Share your dilemmas and get honest opinions from other Mumsnetters.

Heartbroken over grandchild AIBU

264 replies

lilypoppet · 11/09/2019 14:00

My daughter is pregnant hooray! Or so l thought. But l was in tears today when she told.me if l didn't sort out my arthritis and difficulty walking, she won't let me look after the baby. The dad's mother smoked, drinks and occasionally takes drugs, but because she has signed herself on a course to stop smoking, she will be allowed. This baby, that I was so happy about is potentially going to be in a tug of war if we're not careful. AiBU?

OP posts:
purplelila2 · 12/09/2019 19:02

YABU and selfish it's not YOUR baby you can't dictate and she doesn't want your help.
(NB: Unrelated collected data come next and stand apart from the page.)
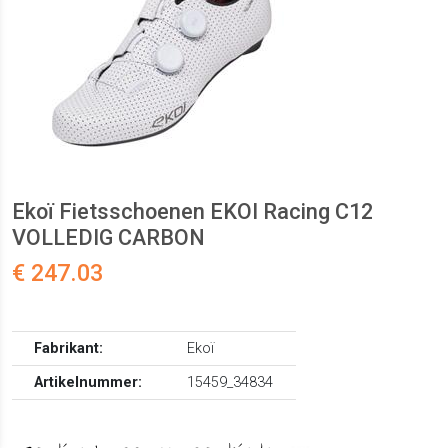
Ekoï Fietsschoenen EKOI Racing C12
VOLLEDIG CARBON
€ 247.03
Fabrikant:
Ekoï
Artikelnummer:
15459_34834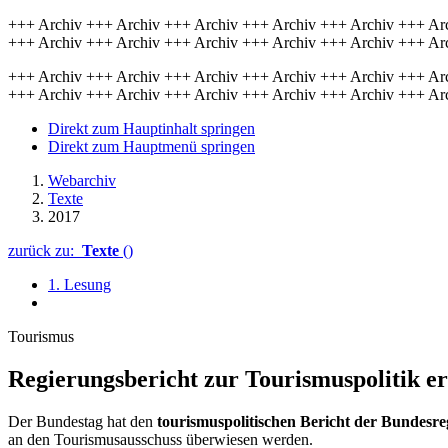
+++ Archiv +++ Archiv +++ Archiv +++ Archiv +++ Archiv +++ Ar
+++ Archiv +++ Archiv +++ Archiv +++ Archiv +++ Archiv +++ Ar
+++ Archiv +++ Archiv +++ Archiv +++ Archiv +++ Archiv +++ Ar
+++ Archiv +++ Archiv +++ Archiv +++ Archiv +++ Archiv +++ Ar
Direkt zum Hauptinhalt springen
Direkt zum Hauptmenü springen
Webarchiv
Texte
2017
zurück zu:
Texte
()
1. Lesung
Tourismus
Regierungsbericht zur Tourismuspolitik er
Der Bundestag hat den
tourismuspolitischen Bericht der Bundesr
an den Tourismusausschuss überwiesen werden.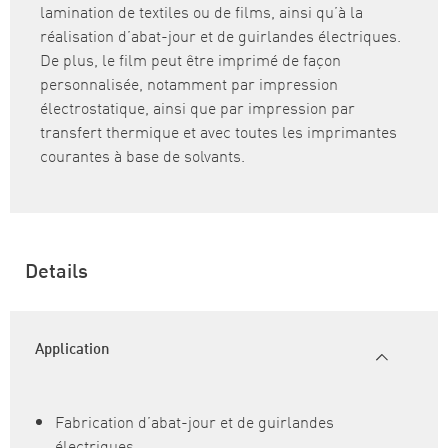
lamination de textiles ou de films, ainsi qu’à la
réalisation d’abat-jour et de guirlandes électriques.
De plus, le film peut être imprimé de façon
personnalisée, notamment par impression
électrostatique, ainsi que par impression par
transfert thermique et avec toutes les imprimantes
courantes à base de solvants.
Details
Application
Fabrication d’abat-jour et de guirlandes
électriques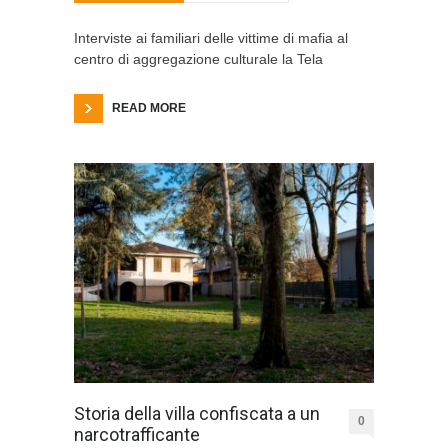
Interviste ai familiari delle vittime di mafia al
centro di aggregazione culturale la Tela
READ MORE
Storia della villa confiscata a un
0
narcotrafficante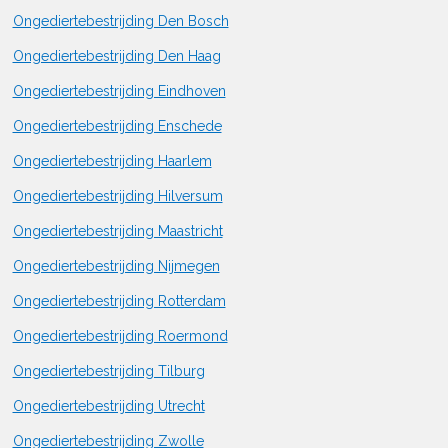
Ongediertebestrijding Den Bosch
Ongediertebestrijding Den Haag
Ongediertebestrijding Eindhoven
Ongediertebestrijding Enschede
Ongediertebestrijding Haarlem
Ongediertebestrijding Hilversum
Ongediertebestrijding Maastricht
Ongediertebestrijding Nijmegen
Ongediertebestrijding Rotterdam
Ongediertebestrijding Roermond
Ongediertebestrijding Tilburg
Ongediertebestrijding Utrecht
Ongediertebestrijding Zwolle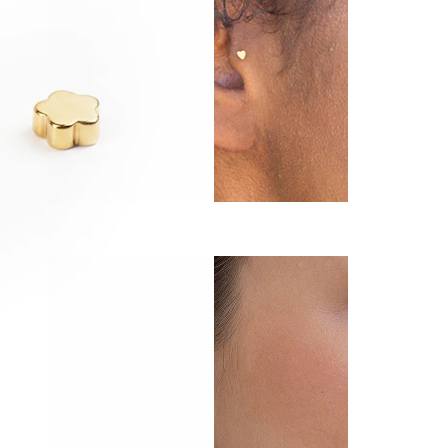
Tragus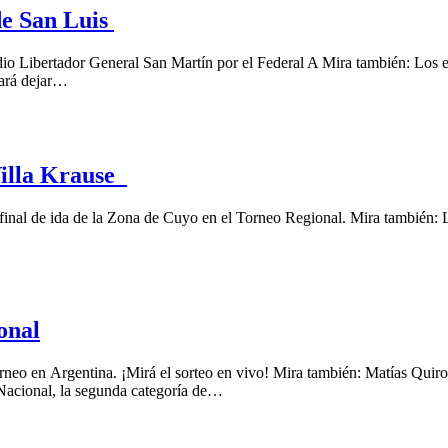
de San Luis
dio Libertador General San Martín por el Federal A Mira también: Los 
cará dejar…
Villa Krause
inal de ida de la Zona de Cuyo en el Torneo Regional. Mira también: La
onal
rneo en Argentina. ¡Mirá el sorteo en vivo! Mira también: Matías Quir
Nacional, la segunda categoría de…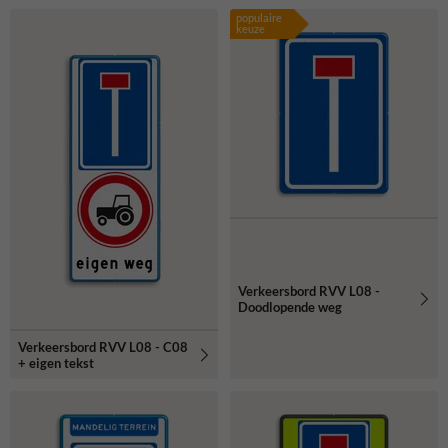
populaire
keuze
Verkeersbord RVV L08 -
Doodlopende weg
Verkeersbord RVV L08 - C08
+ eigen tekst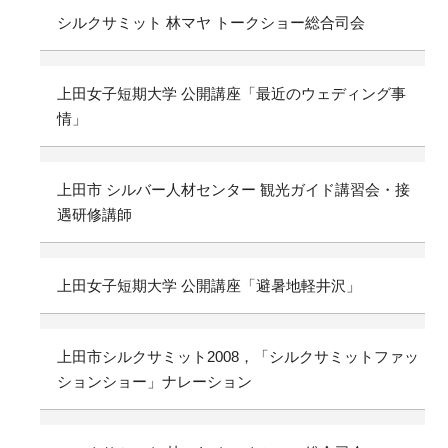
シルクサミット 林マヤ トークショー総合司会
上田女子短期大学 公開講座「最近のウェディング事
情」
上田市 シルバー人材センター 観光ガイド講習会・接
遇研修講師
上田女子短期大学 公開講座「避暑地軽井沢」
上田市シルクサミット2008，「シルクサミットファッ
ションショー」ナレーション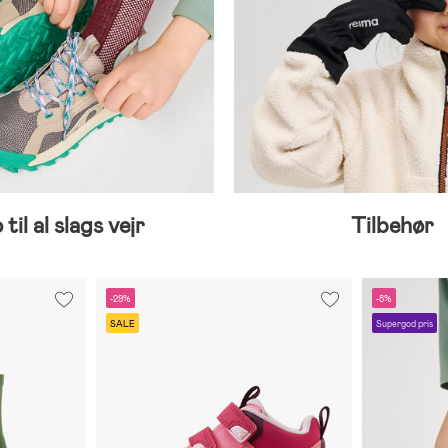
 til al slags vejr
Tilbehør
-29%
-8%
SALE
Supergod pris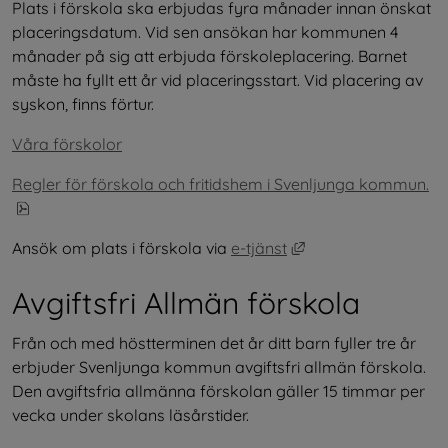
Plats i förskola ska erbjudas fyra månader innan önskat 
placeringsdatum. Vid sen ansökan har kommunen 4 
månader på sig att erbjuda förskoleplacering. Barnet 
måste ha fyllt ett år vid placeringsstart. Vid placering av 
syskon, finns förtur.
Våra förskolor
Regler för förskola och fritidshem i Svenljunga kommun.
pdf, 288 kB, öppnas i nytt fönster.
Länk till annan webb
Ansök om plats i förskola via 
e-tjänst
Avgiftsfri Allmän förskola
Från och med höstterminen det år ditt barn fyller tre år 
erbjuder Svenljunga kommun avgiftsfri allmän förskola. 
Den avgiftsfria allmänna förskolan gäller 15 timmar per 
vecka under skolans läsårstider.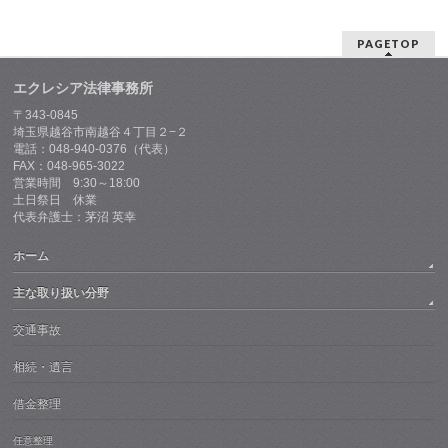
PAGETOP
エクレシア法律事務所
〒343-0845
埼玉県越谷市南越谷４丁目２−２
電話：048-940-0376（代表）
FAX：048-965-3022
営業時間 9:30～18:00
土日祭日 休業
代表弁護士：茅沼 英幸
ホーム
主な取り扱い分野
交通事故
相続・遺言
借金整理
任意整理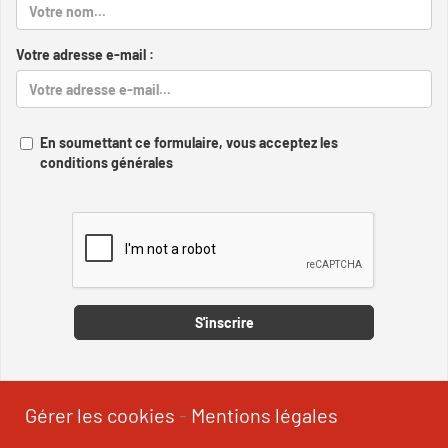
Votre adresse e-mail :
En soumettant ce formulaire, vous acceptez les
conditions générales
Captcha
S'inscrire
Gérer les cookies
-
Mentions légales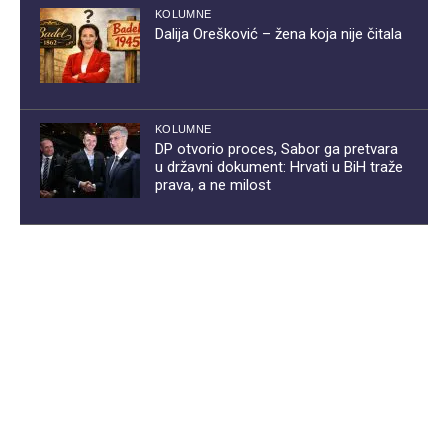
KOLUMNE
Dalija Orešković – žena koja nije čitala
KOLUMNE
DP otvorio proces, Sabor ga pretvara
u državni dokument: Hrvati u BiH traže
prava, a ne milost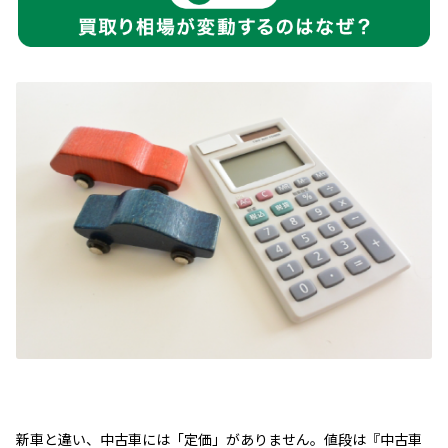
新車と違い、中古車には「定価」がありません。値段は『中古車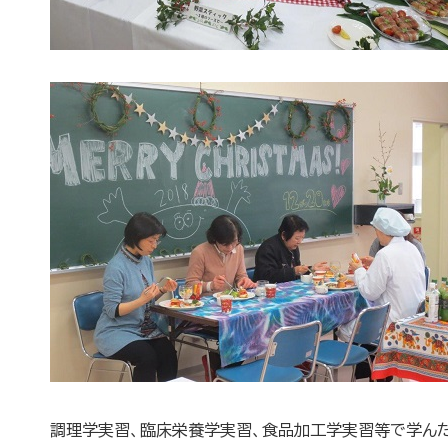
調理学実習、臨床栄養学実習、食品加工学実習等で学ん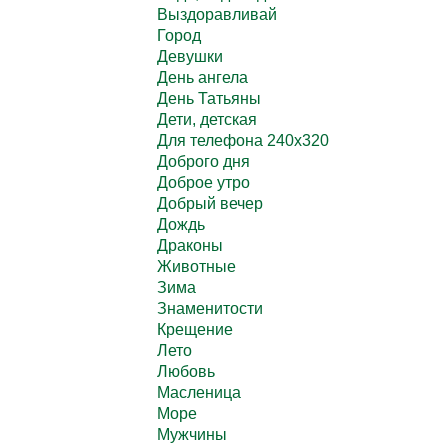
Выздоравливай
Город
Девушки
День ангела
День Татьяны
Дети, детская
Для телефона 240х320
Доброго дня
Доброе утро
Добрый вечер
Дождь
Драконы
Животные
Зима
Знаменитости
Крещение
Лето
Любовь
Масленица
Море
Мужчины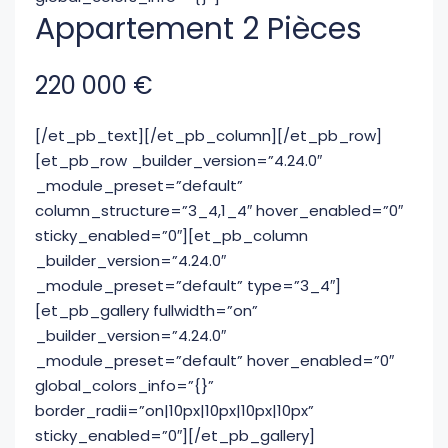
Appartement 2 Pièces
220 000
€
[/et_pb_text][/et_pb_column][/et_pb_row]
[et_pb_row _builder_version=”4.24.0″
_module_preset=”default”
column_structure=”3_4,1_4″ hover_enabled=”0″
sticky_enabled=”0″][et_pb_column
_builder_version=”4.24.0″
_module_preset=”default” type=”3_4″]
[et_pb_gallery fullwidth=”on”
_builder_version=”4.24.0″
_module_preset=”default” hover_enabled=”0″
global_colors_info=”{}”
border_radii=”on|10px|10px|10px|10px”
sticky_enabled=”0″][/et_pb_gallery]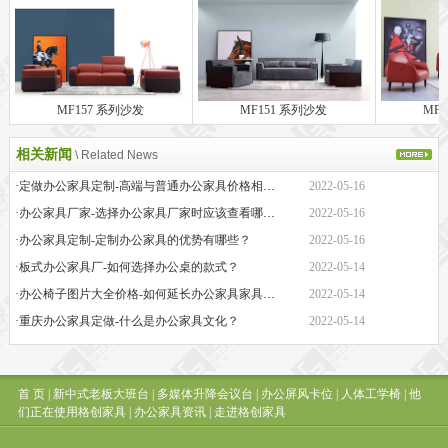
MF157 系列沙发
MF151 系列沙发
MF
相关新闻
\ Related News
·定做办公家具定制-高端与普通办公家具价格相差巨大的原因是什么？
2022-05-16
·办公家具厂家-选择办公家具厂家时应该查看哪些方面？
2022-05-16
·办公家具定制-定制办公家具的优势有哪些？
2022-05-16
·板式办公家具厂-如何选择办公桌的款式？
2022-05-14
·办公椅子图片大全价格-如何延长办公家具家具的保质期？
2022-05-14
·重庆办公家具定做-什么是办公家具文化？
2022-05-14
首 页
|
新中式老板大班台
|
多媒体升降会议台
|
办公屏风卡位
|
人体工学椅
|
他
们正在使用格创家具
|
办公家具资讯
|
走进格创家具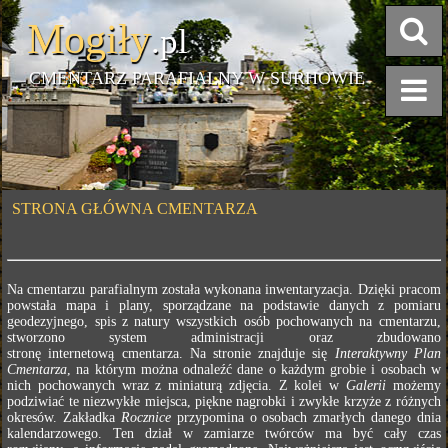
Mogiły
.pl
CMENTARZ PARAFIALNY W SURHOWIE
STRONA GŁÓWNA CMENTARZA
Na cmentarzu parafialnym została wykonana inwentaryzacja. Dzięki pracom
powstała mapa i plany, sporządzane na podstawie danych z pomiaru
geodezyjnego, spis z natury wszystkich osób pochowanych na cmentarzu,
stworzono system administracji oraz zbudowano
stronę internetową cmentarza. Na stronie znajduje się
Interaktywny Plan
Cmentarza
, na którym można odnaleźć dane o każdym grobie i osobach w
nich pochowanych wraz z miniaturą zdjęcia. Z kolei w
Galerii
możemy
podziwiać te niezwykłe miejsca, piękne nagrobki i zwykłe krzyże z różnych
okresów. Zakładka
Rocznice
przypomina o osobach zmarłych danego dnia
kalendarzowego. Ten dział w zamiarze twórców ma być cały czas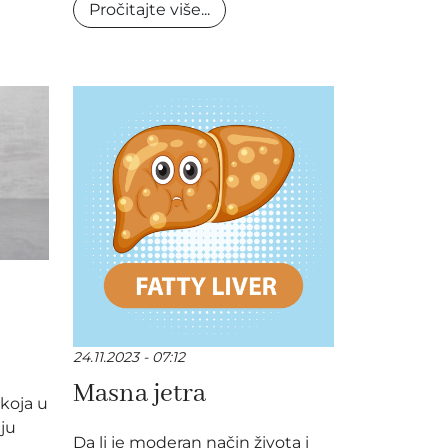
Pročitajte više...
24.11.2023 - 07:12
Masna jetra
 koja u
ju
Da li je moderan način života i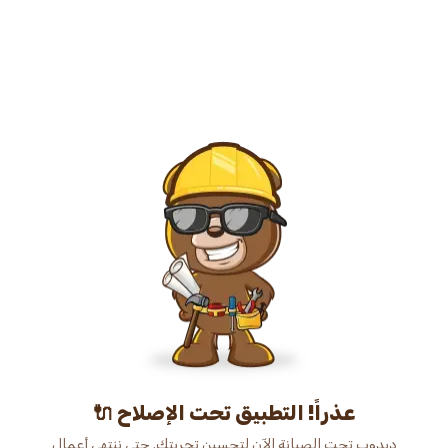
عذراً! التطبيق تحت الإصلاح 🔌
دبدوب تحت الصيانة الآن لتحسين تجربتك. حتى ننتهي أعمال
Insanelysilver · 12/09/2019 19:03

Not having to look after the baby doesn’t mean you won’t get to see it hon. Sounds like you have a lot of medical issues to cope with anyway.
When your daughter says ‘sort out’ your arthritis etc, what does she mean?
What does she expect you can do that you’re not already doing? Presumably you’re being prescribed medication etc?
A lot of women I’ve known run themselves ragged to child mindi their grandkids and once the kids grow up a bit and they’re not required to help with childcare so much, they often seem to be sidelined and a bit superfluous to requirements.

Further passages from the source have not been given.